# Moma Brinks tv stand



## Brink (Oct 17, 2012)

Live edge black walnut and repurposed school desk frames.


----------



## DomInick (Oct 17, 2012)

That's beautiful. Well done brink. 
I like the look of the wood with the old iron. 
Bowties are cool to.


----------



## txpaulie (Oct 17, 2012)

Mission accomplished!

Very well done!

I've got some old iron bench parts hangin' around someplace, might just have to dig 'em out...

Thanks!

p


----------



## woodtickgreg (Oct 17, 2012)

That's just awesome brink, really like the cast iron desk parts. I dig your router plane too, I keep looking for one at garage sales and estate sales, I would love to find an old one.


----------



## Kenbo (Oct 18, 2012)

What can I say, other than Wow!! Your work always blows me away. Awesome stuff.


----------



## Brink (Oct 18, 2012)

Thanks for the nice comments, everyone. 

This was a fun little project, the only constraint was it had to be done last weekend.
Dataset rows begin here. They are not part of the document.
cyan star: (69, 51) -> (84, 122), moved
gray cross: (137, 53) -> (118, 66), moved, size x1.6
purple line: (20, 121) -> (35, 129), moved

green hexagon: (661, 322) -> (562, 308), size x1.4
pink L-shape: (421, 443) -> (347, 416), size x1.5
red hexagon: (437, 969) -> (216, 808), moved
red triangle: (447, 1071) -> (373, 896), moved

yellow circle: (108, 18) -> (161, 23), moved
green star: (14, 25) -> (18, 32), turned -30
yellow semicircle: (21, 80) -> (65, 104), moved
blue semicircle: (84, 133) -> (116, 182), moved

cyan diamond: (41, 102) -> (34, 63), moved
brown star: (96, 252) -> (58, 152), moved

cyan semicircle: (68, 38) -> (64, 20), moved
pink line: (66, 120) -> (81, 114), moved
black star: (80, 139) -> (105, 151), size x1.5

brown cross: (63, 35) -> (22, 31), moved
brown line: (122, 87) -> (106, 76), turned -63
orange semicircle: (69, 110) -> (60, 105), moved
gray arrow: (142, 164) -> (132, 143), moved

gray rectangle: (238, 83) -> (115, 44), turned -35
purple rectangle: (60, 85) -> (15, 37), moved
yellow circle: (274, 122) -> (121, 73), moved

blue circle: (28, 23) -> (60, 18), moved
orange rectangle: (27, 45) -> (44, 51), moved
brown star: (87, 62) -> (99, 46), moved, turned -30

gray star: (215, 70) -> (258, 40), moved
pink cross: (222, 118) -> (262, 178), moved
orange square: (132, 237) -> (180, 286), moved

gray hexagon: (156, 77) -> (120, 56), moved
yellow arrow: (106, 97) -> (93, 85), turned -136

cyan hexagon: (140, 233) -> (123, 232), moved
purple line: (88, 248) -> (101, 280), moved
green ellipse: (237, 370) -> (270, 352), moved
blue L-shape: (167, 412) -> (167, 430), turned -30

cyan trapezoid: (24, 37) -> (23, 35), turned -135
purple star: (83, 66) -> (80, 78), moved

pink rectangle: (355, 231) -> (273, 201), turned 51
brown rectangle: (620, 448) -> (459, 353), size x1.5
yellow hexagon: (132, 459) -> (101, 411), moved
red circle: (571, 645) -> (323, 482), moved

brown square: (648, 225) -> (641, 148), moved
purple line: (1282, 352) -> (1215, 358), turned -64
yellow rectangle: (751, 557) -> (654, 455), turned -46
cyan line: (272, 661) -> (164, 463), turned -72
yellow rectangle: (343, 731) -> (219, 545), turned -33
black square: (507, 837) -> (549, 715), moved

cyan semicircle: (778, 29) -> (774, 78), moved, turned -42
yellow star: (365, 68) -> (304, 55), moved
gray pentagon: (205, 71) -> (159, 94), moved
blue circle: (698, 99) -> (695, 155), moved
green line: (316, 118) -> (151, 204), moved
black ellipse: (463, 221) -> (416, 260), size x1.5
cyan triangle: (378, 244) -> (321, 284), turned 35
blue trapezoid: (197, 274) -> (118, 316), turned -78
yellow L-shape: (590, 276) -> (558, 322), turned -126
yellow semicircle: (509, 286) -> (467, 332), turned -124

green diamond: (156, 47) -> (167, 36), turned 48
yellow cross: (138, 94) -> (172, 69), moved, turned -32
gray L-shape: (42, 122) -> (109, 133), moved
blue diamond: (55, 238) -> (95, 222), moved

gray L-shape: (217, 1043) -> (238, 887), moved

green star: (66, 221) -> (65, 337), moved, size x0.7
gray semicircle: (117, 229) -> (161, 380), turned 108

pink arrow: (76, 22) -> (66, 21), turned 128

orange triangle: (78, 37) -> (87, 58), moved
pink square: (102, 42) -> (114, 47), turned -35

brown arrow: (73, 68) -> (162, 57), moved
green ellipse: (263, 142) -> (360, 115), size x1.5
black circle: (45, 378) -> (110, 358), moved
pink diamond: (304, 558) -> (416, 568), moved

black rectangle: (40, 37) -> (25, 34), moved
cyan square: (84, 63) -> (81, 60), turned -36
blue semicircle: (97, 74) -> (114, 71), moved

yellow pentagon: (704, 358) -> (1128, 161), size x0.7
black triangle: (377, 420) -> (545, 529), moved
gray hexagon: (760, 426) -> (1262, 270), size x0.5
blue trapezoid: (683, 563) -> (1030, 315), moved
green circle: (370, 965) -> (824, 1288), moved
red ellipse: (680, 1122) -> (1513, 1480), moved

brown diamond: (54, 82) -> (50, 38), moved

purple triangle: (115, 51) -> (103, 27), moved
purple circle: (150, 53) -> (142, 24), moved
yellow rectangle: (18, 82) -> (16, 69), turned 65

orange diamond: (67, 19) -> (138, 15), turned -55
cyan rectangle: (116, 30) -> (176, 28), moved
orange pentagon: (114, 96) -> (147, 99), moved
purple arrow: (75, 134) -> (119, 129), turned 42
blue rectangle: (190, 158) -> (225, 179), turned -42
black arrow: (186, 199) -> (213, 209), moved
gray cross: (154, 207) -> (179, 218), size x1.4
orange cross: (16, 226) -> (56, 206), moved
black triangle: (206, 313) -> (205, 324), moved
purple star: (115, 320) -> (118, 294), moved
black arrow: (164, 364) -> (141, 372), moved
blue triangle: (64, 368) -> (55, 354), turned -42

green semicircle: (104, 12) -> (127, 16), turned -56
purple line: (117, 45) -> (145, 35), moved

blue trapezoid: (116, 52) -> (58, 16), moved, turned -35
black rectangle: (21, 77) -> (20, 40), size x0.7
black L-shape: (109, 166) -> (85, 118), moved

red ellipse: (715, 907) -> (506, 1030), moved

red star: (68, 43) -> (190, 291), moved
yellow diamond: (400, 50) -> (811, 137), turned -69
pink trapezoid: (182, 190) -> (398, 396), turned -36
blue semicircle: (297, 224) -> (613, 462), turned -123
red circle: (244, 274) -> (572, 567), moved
The only thing plugged in was my lighting and radio. 



[attachment=12246]

Cross cutting with my Dads Sandvik saw.



[attachment=12247]

Skewed tenon. (the writing surface tilts back slightly, the shelf was level. This is how I got both on the same plane)



[attachment=12248]



[attachment=12249]



[attachment=12250]

Pieces assemble to the frame with sliding dovetails, so much fun :)


----------



## Brink (Oct 19, 2012)

Thanks, again for the nice comments.



[attachment=12315]

Pic from the movie "Blackboard jungle" thought it was a movie about primates, then I saw the classroom desks.


----------



## firemedic (Oct 23, 2012)

Awesome! I really like it!

Oh, but T Mac says you have to fill the cracks with 5 min epoxy, hahaha

I'm going run and hide now!


----------



## Brink (Oct 23, 2012)

Yeah, he's always using words to say stuff.


----------



## firemedic (Oct 23, 2012)

Brink said:


> Yeah, he's always using words to say stuff.



:lolol::lolol::lolol:


----------